# MOT The saga begins...



## 107558 (Oct 10, 2007)

Friday dawns a bit icy but what the heck it's MOT day!

Having had the local HGV fitters check her over and replace part of the exhaust we head off for the MOT full of confidence!

We arrive in good time only to find that we can't get into the bay. The door is too low by 2" :roll: B*ll*cks!

So plan B. Phone round until we can find someone who can do an MOT _and_ who has a door high enough.

So off we trundle through road works, and general Friday afternoon traffic and arrive, amazingly, on time. We drive straight into the bay. Things are looking up.

After the usual preliminaries the test starts...

Front left brake... OK
Front right brake... OK
Rear left brake... OK
Rear right brake... Warning light appears on the dash Not OK! 8O

A quick hunt under the vehicle and...

A brake pipe has burst! :evil: 8O  

So can you fix it?

"Well yes, it's easy to get at and replace and no! Yours is 1/4" pipe and we only have 3/8"" :roll:

So the rest of the MOT proceeds and everything else passes [snoopy dance].
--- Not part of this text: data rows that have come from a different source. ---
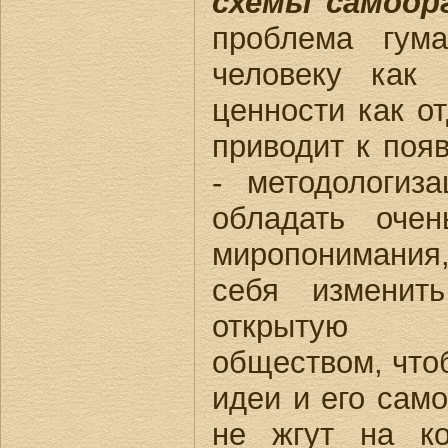
схемы самоор
проблема гум
человеку как
ценности как о
приводит к поя
- методологиз
обладать оче
миропонимани
себя изменит
открытую 
обществом, чтоб
идеи и его само
не жгут на к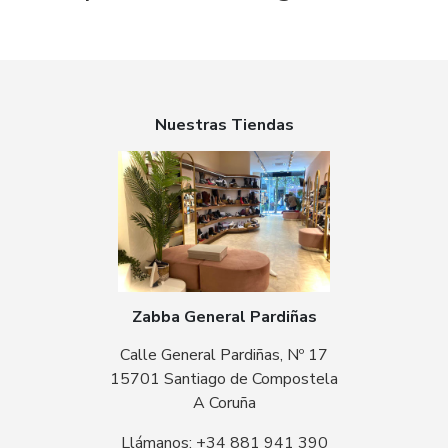
Nuestras Tiendas
Zabba General Pardiñas
Calle General Pardiñas, Nº 17
15701 Santiago de Compostela
A Coruña
Llámanos: +34 881 941 390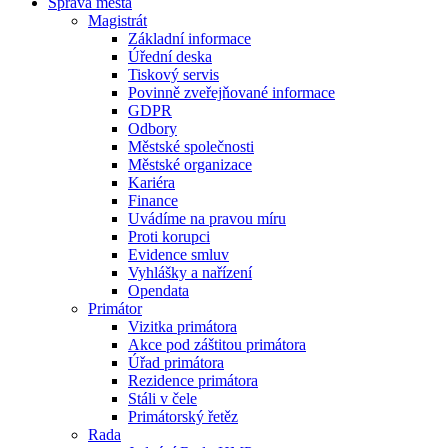
Správa města
Magistrát
Základní informace
Úřední deska
Tiskový servis
Povinně zveřejňované informace
GDPR
Odbory
Městské společnosti
Městské organizace
Kariéra
Finance
Uvádíme na pravou míru
Proti korupci
Evidence smluv
Vyhlášky a nařízení
Opendata
Primátor
Vizitka primátora
Akce pod záštitou primátora
Úřad primátora
Rezidence primátora
Stáli v čele
Primátorský řetěz
Rada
So I'm now waiting for the 1/4" pipe to arrive!


----------



## johng1974 (Jan 17, 2007)

Shame JQL 

mine is in Jan... getting scared already

Could you have let all the tyres down in the first garage ?

:twisted:


----------



## 107558 (Oct 10, 2007)

johng1974 said:


> Shame JQL
> 
> mine is in Jan... getting scared already
> 
> ...


Thought of that but the mechanic decided that we needed more room than that would give us...


----------



## johng1974 (Jan 17, 2007)

So was the dash light saying low fluid (caused my leakage) or was it a low pressure light?


----------



## 107558 (Oct 10, 2007)

Just got the bad brakes warning 8O which meant we had to go search for the problem.


----------